◆ Exercise instructions: Please restate each line of the data that follows word for word, skipping any image.

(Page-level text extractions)
# # #

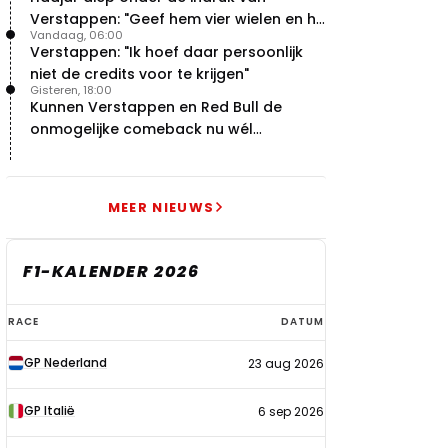
Verstappen: "Geef hem vier wielen en hij
Vandaag, 06:00
levert"
Verstappen: "Ik hoef daar persoonlijk
niet de credits voor te krijgen"
Gisteren, 18:00
Kunnen Verstappen en Red Bull de
onmogelijke comeback nu wél
bewerkstelligen?
MEER NIEUWS
F1-KALENDER 2026
F1-
RACE
DATUM
kalender
GP Nederland
23 aug 2026
2026
GP Italië
6 sep 2026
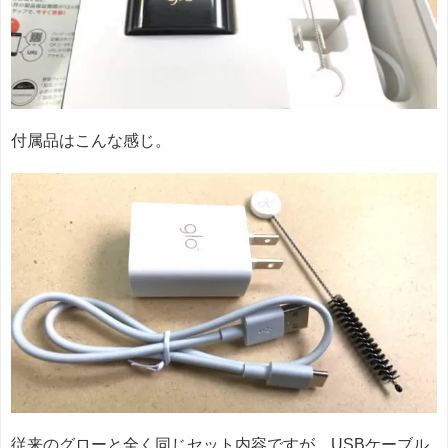
付属品はこんな感じ。
従来のグローと全く同じセット内容ですが、USBケーブル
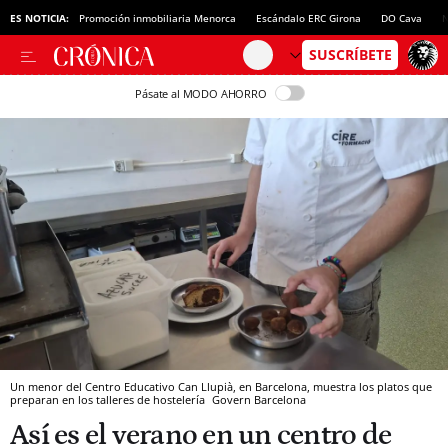
ES NOTICIA:
Promoción inmobiliaria Menorca
Escándalo ERC Girona
DO Cava
N
Pásate al MODO AHORRO
Un menor del Centro Educativo Can Llupià, en Barcelona, muestra los platos que
preparan en los talleres de hostelería
Govern
Barcelona
Así es el verano en un centro de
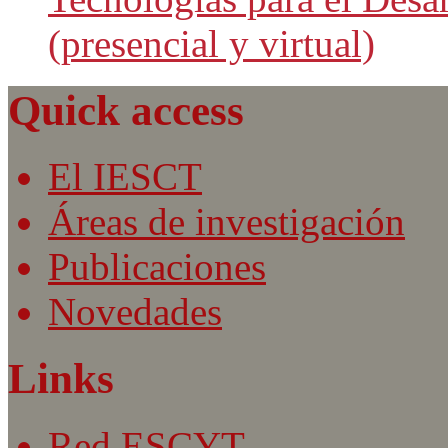
(presencial y virtual)
Quick access
El IESCT
Áreas de investigación
Publicaciones
Novedades
Links
Red ESCYT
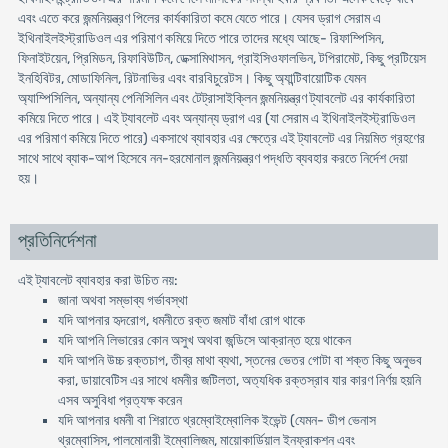
এবং এতে করে জন্মনিয়ন্ত্রণ পিলের কার্যকারিতা কমে যেতে পারে। যেসব ড্রাগ সেরাম এ
ইথিনাইলইস্ট্রাডিওল এর পরিমাণ কমিয়ে দিতে পারে তাদের মধ্যে আছে- রিফাম্পিসিন,
ফিনাইটয়েন, প্রিমিডন, রিফাবিউটিন, ডেক্সামিথাসন, গ্রাইসিওফালভিন, টপিরামেট, কিছু প্রটিয়েস
ইনহিবিটর, মোডাফিনিল, রিটনাভির এবং বারবিচুরেটস। কিছু অ্যান্টিবায়োটিক যেমন
অ্যাম্পিসিলিন, অন্যান্য পেনিসিলিন এবং টেট্রাসাইক্লিন জন্মনিয়ন্ত্রণ ট্যাবলেট এর কার্যকারিতা
কমিয়ে দিতে পারে। এই ট্যাবলেট এবং অন্যান্য ড্রাগ এর (যা সেরাম এ ইথিনাইলইস্ট্রাডিওল
এর পরিমাণ কমিয়ে দিতে পারে) একসাথে ব্যাবহার এর ক্ষেত্রে এই ট্যাবলেট এর নিয়মিত গ্রহণের
সাথে সাথে ব্যাক-আপ হিসেবে নন-হরমোনাল জন্মনিয়ন্ত্রণ পদ্ধতি ব্যবহার করতে নির্দেশ দেয়া
হয়।
প্রতিনির্দেশনা
এই ট্যাবলেট ব্যাবহার করা উচিত নয়:
জানা অথবা সম্ভাব্য গর্ভাবস্থা
যদি আপনার হৃদরোগ, ধমনীতে রক্ত জমাট বাঁধা রোগ থাকে
যদি আপনি লিভারের কোন অসুখ অথবা জন্ডিসে আক্রান্ত হয়ে থাকেন
যদি আপনি উচ্চ রক্তচাপ, তীব্র মাথা ব্যথা, স্তনের ভেতর গোটা বা শক্ত কিছু অনুভব
করা, ডায়াবেটিস এর সাথে ধমনীর জটিলতা, অত্যধিক রক্তস্রাব যার কারণ নির্ণয় হয়নি
এসব অসুবিধা প্রত্যক্ষ করেন
যদি আপনার ধমনী বা শিরাতে থ্রম্বোইম্বোলিক ইভেন্ট (যেমন- ডীপ ভেনাস
থ্রম্বোসিস, পালমোনারী ইম্বোলিজম, মায়োকার্ডিয়াল ইনফ্রাকশন এবং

# # #

◆ The completed task:
Verstappen: "Geef hem vier wielen en hij
Vandaag, 06:00
levert"
Verstappen: "Ik hoef daar persoonlijk
niet de credits voor te krijgen"
Gisteren, 18:00
Kunnen Verstappen en Red Bull de
onmogelijke comeback nu wél
bewerkstelligen?
MEER NIEUWS
F1-KALENDER 2026
F1-
RACE
DATUM
kalender
GP Nederland
23 aug 2026
2026
GP Italië
6 sep 2026
付属品はこんな感じ。
従来のグローと全く同じセット内容ですが、USBケーブル
ES NOTICIA:
Promoción inmobiliaria Menorca
Escándalo ERC Girona
DO Cava
N
Pásate al MODO AHORRO
Un menor del Centro Educativo Can Llupià, en Barcelona, muestra los platos que
preparan en los talleres de hostelería
Govern
Barcelona
Así es el verano en un centro de
(presencial y virtual)
Quick access
El IESCT
Áreas de investigación
Publicaciones
Novedades
Links
Red ESCYT
এবং এতে করে জন্মনিয়ন্ত্রণ পিলের কার্যকারিতা কমে যেতে পারে। যেসব ড্রাগ সেরাম এ
ইথিনাইলইস্ট্রাডিওল এর পরিমাণ কমিয়ে দিতে পারে তাদের মধ্যে আছে- রিফাম্পিসিন,
ফিনাইটয়েন, প্রিমিডন, রিফাবিউটিন, ডেক্সামিথাসন, গ্রাইসিওফালভিন, টপিরামেট, কিছু প্রটিয়েস
ইনহিবিটর, মোডাফিনিল, রিটনাভির এবং বারবিচুরেটস। কিছু অ্যান্টিবায়োটিক যেমন
অ্যাম্পিসিলিন, অন্যান্য পেনিসিলিন এবং টেট্রাসাইক্লিন জন্মনিয়ন্ত্রণ ট্যাবলেট এর কার্যকারিতা
কমিয়ে দিতে পারে। এই ট্যাবলেট এবং অন্যান্য ড্রাগ এর (যা সেরাম এ ইথিনাইলইস্ট্রাডিওল
এর পরিমাণ কমিয়ে দিতে পারে) একসাথে ব্যাবহার এর ক্ষেত্রে এই ট্যাবলেট এর নিয়মিত গ্রহণের
সাথে সাথে ব্যাক-আপ হিসেবে নন-হরমোনাল জন্মনিয়ন্ত্রণ পদ্ধতি ব্যবহার করতে নির্দেশ দেয়া
হয়।
প্রতিনির্দেশনা
এই ট্যাবলেট ব্যাবহার করা উচিত নয়:
জানা অথবা সম্ভাব্য গর্ভাবস্থা
যদি আপনার হৃদরোগ, ধমনীতে রক্ত জমাট বাঁধা রোগ থাকে
যদি আপনি লিভারের কোন অসুখ অথবা জন্ডিসে আক্রান্ত হয়ে থাকেন
যদি আপনি উচ্চ রক্তচাপ, তীব্র মাথা ব্যথা, স্তনের ভেতর গোটা বা শক্ত কিছু অনুভব
করা, ডায়াবেটিস এর সাথে ধমনীর জটিলতা, অত্যধিক রক্তস্রাব যার কারণ নির্ণয় হয়নি
এসব অসুবিধা প্রত্যক্ষ করেন
যদি আপনার ধমনী বা শিরাতে থ্রম্বোইম্বোলিক ইভেন্ট (যেমন- ডীপ ভেনাস
থ্রম্বোসিস, পালমোনারী ইম্বোলিজম, মায়োকার্ডিয়াল ইনফ্রাকশন এবং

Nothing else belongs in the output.